Prenons par exemple l’arrêté préfectoral : c’est le préfet qui décide, comme bon lui semble. Il n’est pas élu. Ce qu’il décide, il le décide selon des critères d’efficacité et d’ordre public. Pareillement, le sénat est élu mais d’une telle manière qu’il est uniquement composé de notables, puisque les sénateurs sont élus par les élus.

N’importe qui observant cela se doute bien que là il n’y a que des situations de blocage de tout qui pourrait provoquer des « soucis » aux institutions… Enfin, pour ce qui concerne le procès de la Roche-sur-Yon, il est évident que ce n’est pas un tribunal local qui va se lancer dans une grande opération de rébellion contre l’ordre public et ses « traditions »…

Il n’y a franchement rien de démocratique à espérer passer par les institutions, et finalement on comprend pourquoi les réformistes usent et abusent d’images glauques et d’approches « spectaculaires » (comme le marquage au fer rouge de « 269 »).

Il ne s’agit pas de convaincre un maximum de gens pour que leur point de vue change et qu’ils se confrontent à l’exploitation animale à tous les animaux.

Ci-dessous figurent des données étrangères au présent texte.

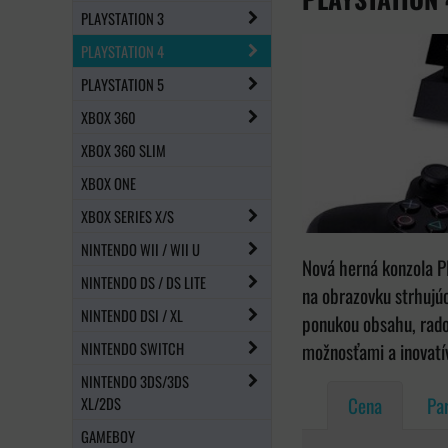
PLAYSTATION 3
PLAYSTATION 4
PLAYSTATION 5
XBOX 360
XBOX 360 SLIM
XBOX ONE
XBOX SERIES X/S
NINTENDO WII / WII U
Nová herná konzola Pl
NINTENDO DS / DS LITE
na obrazovku strhujúc
NINTENDO DSI / XL
ponukou obsahu, rado
NINTENDO SWITCH
možnosťami a inovatí
NINTENDO 3DS/3DS
Cena
Pa
XL/2DS
GAMEBOY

Il s’agit, dans une mentalité très religieuse, d’exiger que le système s’auto-réforme, par en haut, en passant par-dessus la tête des gens.

L’approche des réformistes c’est de dire : changeons le menu de la cantine ici, faisons une loi sur le bien-être animal là-bas, vendons ici des produits « simili-carnés », utilisons là-bas des personnalités notamment du show-biz.

C’est la recherche perpétuelle d’un « truc » pour prétendre faire avancer les choses, sans jamais reconnaître la vérité en face, une vérité très simple : à l’échelle planétaire, l’exploitation animale est en croissance exponentielle.